Like I Made You Watch Friends
Kevin Drum on why he lives in the suburbs:
This is just a matter of laziness. My parents were Angelenos who moved to Orange County in the late 50s for the same reason as everyone else: it was where they could afford a house. I was born and raised here and I've just never had a strong reason to leave. So here I am. If anyone had ever offered me a job somewhere else, I probably wouldn't be here anymore.Partly this is because I don't have as strong a sense of place as a lot of people. I think living in a city would be great. But I've visited lots of small towns too, and there's a real attraction to that too. Ditto for suburbs. They all have attractions,
Andrew has been posting a series of e-mails from readers complaining about New York's cultural dominance. This of course piggybacks off Conor's essay bemoaning the fact that as a creative hub, New York allegedly prevents other cities from getting their due. I said my piece when Conor first ran his. But the more I've thought about it, the more puzzling the New York complaints have become. There is this pervading sense that a rabble of dastardly New Yorkers have hypnotized the rest of America into watching Mad Men and, having so duped the masses, enlisted their incomparable powers of smugness to stamp out more deserving outposts of bohemia.
Again, being from Baltimore, you'd expect that I'd share in this. And yet I really don't. I love my city--it's home. But my relationship with home, is like my relationship with a romantic partner. I can explain to you why I'm attached to her, but my attachment isn't dependent on your approval or recognition. Indeed, at some point, it really ain't none of your damn business.
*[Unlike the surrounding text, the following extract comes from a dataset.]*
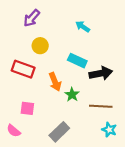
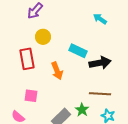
cyan arrow: (83, 27) -> (100, 19), moved
red rectangle: (23, 69) -> (27, 59), turned 60
green star: (72, 95) -> (82, 110), moved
But what Kevin says here also struck me. One reason I don't get the New York-hate is my lack of a strong sense of place. I have plenty of city attachment, but very little loyalty. Whenever I visit Chicago, I think I should be living there. Same for the Bay area. Same for Upper Montclair. Same for Owings Mils. Again, what's being called New York arrogance is really the provincialism of humans. New York has a lot of humans, and unfortunately some of them are provincial. But I'm not convinced that says anything about the city itself.
I found this anti-New York rant by fellow Baltimorean David Simon to be as smug as anything I've ever encountered in New York. I get his complaint about the New York-L.A. axis. I just don't think it'd be much better if it were Baltimore-Oakland access. Snobbery is human. And a lack of cultural recognition is not noble. It's like that old adage--we don't so much hate slavery, we hate that we were the slaves.